The steps_per_execution argument is now stable in compile(). It helps running multiple batches inside a single tf.function call that can improve performance on TPUs or small models with large Python overhead. There has been major refactoring of the internals of the Keras Functional API. This refactoring may affect code that relies on certain internal details.

tf.data:

tf.data.experimental.service.DispatchServer and tf.data.experimental.service.WorkerServer now take a config tuple instead of individual arguments. This can be done using tf.data.experimental.service.DispatchServer(dispatcher_config) and tf.data.experimental.service.WorkerServer(worker_config) respectively. This helps working with multiple arguments at the same time.

tf.distribute:

Various inbuilt APIs are renamed with new features in the latest update.

Bug fixes and other changes

  • Calling ops with python constants or NumPy values is consistent with tf.convert_to_tensor behavior.
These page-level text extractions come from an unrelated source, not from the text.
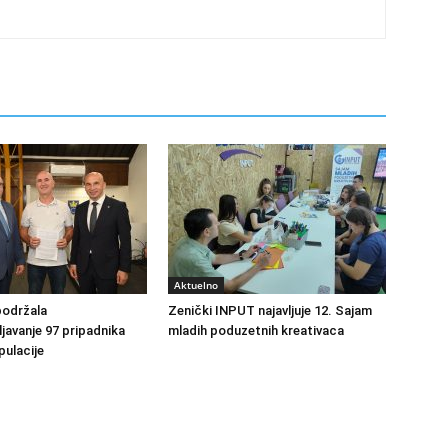
Aktuelno
podržala
Zenički INPUT najavljuje 12. Sajam
avanje 97 pripadnika
mladih poduzetnih kreativaca
ulacije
This now avoids operations like tf.reshape truncating inputs such as from int64 to int32.
  • Adds support for dispatcher fault tolerance.
  • Adds support for sharing dataset graphs through a shared file system rather than over RPC. This reduces the load on the dispatcher, improving the performance of distributed datasets.
  • Improvements from the Functional API refactoring:
    • Functional model construction doesn’t need to maintain a global workspace graph, removing memory leaks, especially when building many models or extensive models.
    • Functional model construction should be ~8-10% faster on average.
    • Functional models can now contain non-symbolic values in their call inputs inside the first positional argument.
    • Several classes of TF ops that were not reliably converted to Keras layers during functional API construction should now work, e.g., tf.image.ssim_multiscale.
    • Error messages when Functional API construction goes wrong (or when ops cannot be converted to Keras layers automatically) should be more precise and easier to understand.

Overall, TensorFlow’s new features are much required, as it adds the necessary elements to enhance the performance and remove the irrelevant ones. The improvements introduced will help develop more reliable and improved ML models.